Directions for this task | Leave every picture out and give back the lines below from the first through the line that holds "Google for online advertising purposes.", exactly as written.

Available data |
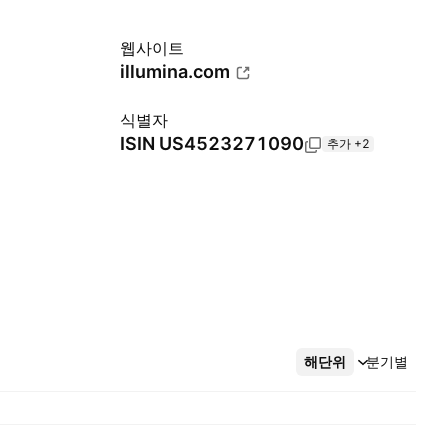
웹사이트
illumina.com
식별자
ISIN
US4523271090
추가 +2
해단위
더보기
분기별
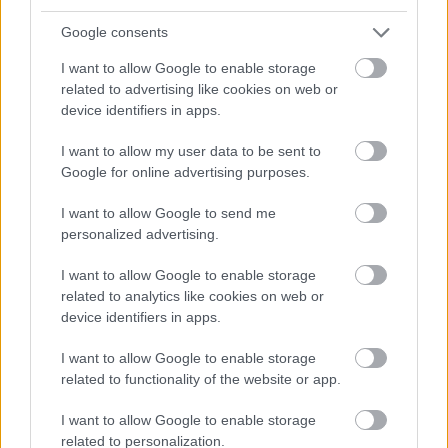
nagyszámú, különböző szociális, kulturális hátterű ...
Google consents
I want to allow Google to enable storage
related to advertising like cookies on web or
device identifiers in apps.
I want to allow my user data to be sent to
Google for online advertising purposes.
I want to allow Google to send me
personalized advertising.
I want to allow Google to enable storage
related to analytics like cookies on web or
device identifiers in apps.
Interkulturális
I want to allow Google to enable storage
related to functionality of the website or app.
kompetenciafejlesztés a rendészeti
területen és a szociális területen
I want to allow Google to enable storage
related to personalization.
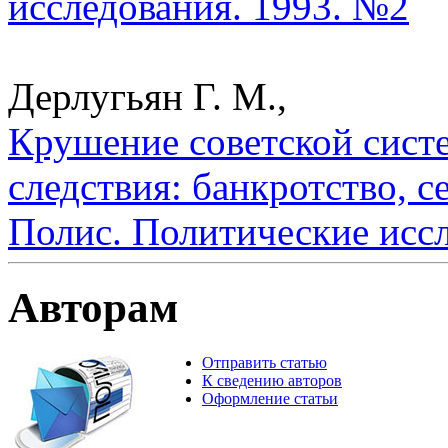
исследования. 1993. №2
Дерлугьян Г. М.,
Крушение советской сист
следствия: банкротство, с
Полис. Политические исс
Авторам
Отправить статью
К сведению авторов
Оформление статьи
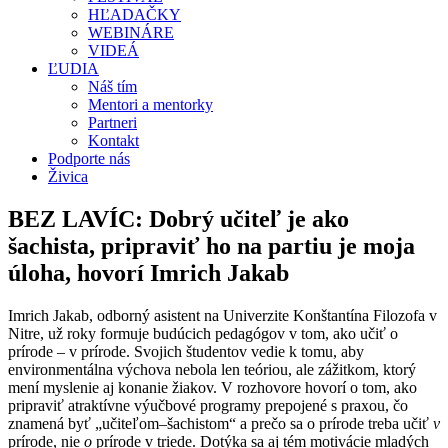
HĽADAČKY
WEBINÁRE
VIDEÁ
ĽUDIA
Náš tím
Mentori a mentorky
Partneri
Kontakt
Podporte nás
Živica
BEZ LAVÍC: Dobrý učiteľ je ako
šachista, pripraviť ho na partiu je moja
úloha, hovorí Imrich Jakab
Imrich Jakab, odborný asistent na Univerzite Konštantína Filozofa v
Nitre, už roky formuje budúcich pedagógov v tom, ako učiť o
prírode – v prírode. Svojich študentov vedie k tomu, aby
environmentálna výchova nebola len teóriou, ale zážitkom, ktorý
mení myslenie aj konanie žiakov. V rozhovore hovorí o tom, ako
pripraviť atraktívne výučbové programy prepojené s praxou, čo
znamená byť „učiteľom–šachistom“ a prečo sa o prírode treba učiť
v
prírode, nie
o
prírode v triede. Dotýka sa aj tém motivácie mladých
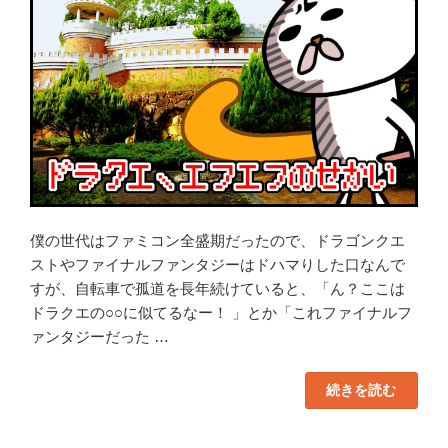
を
特
集！”
の
僕の世代はファミコン全盛期だったので、ドラゴンクエ
ストやファイナルファンタジーはドハマりした口なんで
すが、自転車で孤道を長年続けていると、「ん？ここは
ドラクエの○○に似てるなー！ 」とか「これファイナルフ
ァンタジーだった …
“【ド
続きを読む
ラ
ク
エ
＆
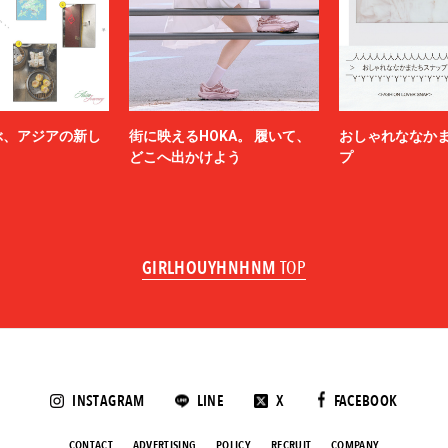
ぶ、アジアの新し
街に映えるHOKA。 履いて、
おしゃれななか
どこへ出かけよう
プ
GIRLHOUYHNHNM
TOP
INSTAGRAM
LINE
X
FACEBOOK
CONTACT
ADVERTISING
POLICY
RECRUIT
COMPANY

Response to this exercise |
웹사이트
illumina.com
식별자
ISIN
US4523271090
추가 +2
해단위
더보기
분기별
nagyszámú, különböző szociális, kulturális hátterű ...
Google consents
I want to allow Google to enable storage
related to advertising like cookies on web or
device identifiers in apps.
I want to allow my user data to be sent to
Google for online advertising purposes.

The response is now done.